Issue: Dashboard Filters Not Passing Through Query Builder Questions to SQL Questions with Variables

Issue: Dashboard Filters Not Passing Through Query Builder Questions to SQL Questions with Variables

What we're trying to achieve:

We have a dashboard with filters (tenant, start_date, end_date) that need to filter a Query Builder question that's based on a SQL question.

Our setup:

  1. Dashboard has 3 filter parameters: tenant, start_date, end_date

  2. Question A (Query Builder) - uses Question B as its data source, displayed as a Pivot Table

  3. Question B (SQL/Native Query) - contains variables {{tenant}}, {{start_date}}, {{end_date}}

Why this architecture:

We need Question A to be a Query Builder question because we're rendering it as a Pivot Table. Writing the entire query as a native SQL question and rendering it as a pivot table is extremely slow (unusable performance). However, the underlying SQL query in Question B executes very quickly. This two-layer approach (Query Builder pivot on top of fast SQL query) gives us acceptable performance - except the dashboard filters don't work.

The problem:

When we connect dashboard filters to Question A, the filters don't pass through to the variables in Question B. The SQL variables remain unfiltered.

What we've tried:

  • Dashboard filters work if Question A is also a SQL question with variables

  • But pivot table rendering on a SQL question is incredibly slow (unacceptable performance)

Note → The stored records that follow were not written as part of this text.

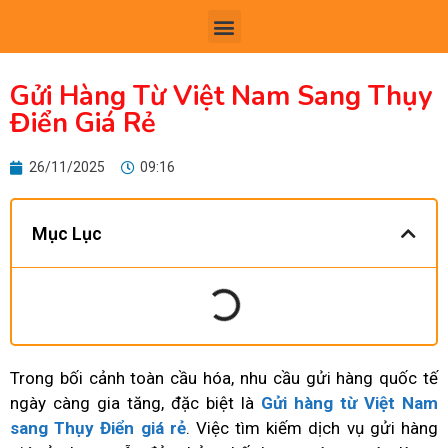
TRANG CHỦ
GIỚI THIỆU
GỬI HÀNG QUỐC TẾ
CHUYỂN PHÁT NHANH
TIN TỨC
LIÊN H
Gửi Hàng Từ Việt Nam Sang Thụy
Điển Giá Rẻ
26/11/2025
09:16
Mục Lục
Trong bối cảnh toàn cầu hóa, nhu cầu gửi hàng quốc tế
ngày càng gia tăng, đặc biệt là
Gửi hàng từ Việt Nam
sang Thụy Điển giá rẻ
. Việc tìm kiếm dịch vụ gửi hàng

  • When Question A is a Query Builder question (fast pivot rendering), there's no way to connect dashboard filters to the SQL variables in its source Question B

Related GitHub issue:

This appears to be the same limitation described in GitHub issue #6449 (480+ upvotes): "Field filter from nested query"
https://github.com/metabase/metabase/issues/6449

From the discussion, it seems that "variables are currently not available to parent questions" and implementing pass-through would require addressing permission levels and other complexities.

Question for support:

Is there a way to pass dashboard filters through a Query Builder question to SQL variables in its source SQL question? Or is this still a known limitation as described in issue #6449?

If this is not supported, what would you recommend as the best workaround for our use case where we need both pivot table visualization and dashboard filters with good performance?

Environment:

  • Metabase version: 0.57.3

  • Database: SQL Server

It’s not currently possible to specify values for SQL variables from a Query Builder question, so no, you can’t do this as described.

Metabase 57 added the ability to have SQL snippets take variables. You can change Question B into a snippet, then write Question A as a SQL question but just have the snippet as the query text. The downside of this, of course, is that you aren’t using the query builder and you lose drill-through.

That said, I’m not sure you really need Question B in the first place; what is it doing that Question A can’t do?

Thanks for the response, it’s good to know I wasn’t missing anything with the route I was trying to go with.

However, your questioning of why I needed both A and B made me go back and look again at what I was doing. I’d gotten there by trying both pure questions in either SQL (fast performance but couldn’t use as a Pivot Table, but displayed all the data in a flat table) or Query Builder (incredibly bad performance on a massive table, but did give me the Pivot Table). If I ignored the filtering part, then I found I could get the best of both worlds via splitting the actual querying out into a SQL (B) and then overlaying the summarization via a Query Builder (A).

At that point I think the blinkers set in & I convinced myself that was the only route that metabase would permit.

Your question this morning (and likely a fresh set of eyes on the problem) made me try putting the SQL into a view in the database and removing B from metabase, then using the view as the source of my Query Builder with both tenant and date range filters.. And lo & behold, it works and while not quite as fast as the unfiltered A+B, it’s still returning in under 1-2 seconds which looks likely to be acceptable (it certainly beats the 2+ minutes that the pure Query Builder approach was taking yesterday!).

So thanks again for the response! I hope this post will be useful for future searchers who’ve gotten themselves stuck.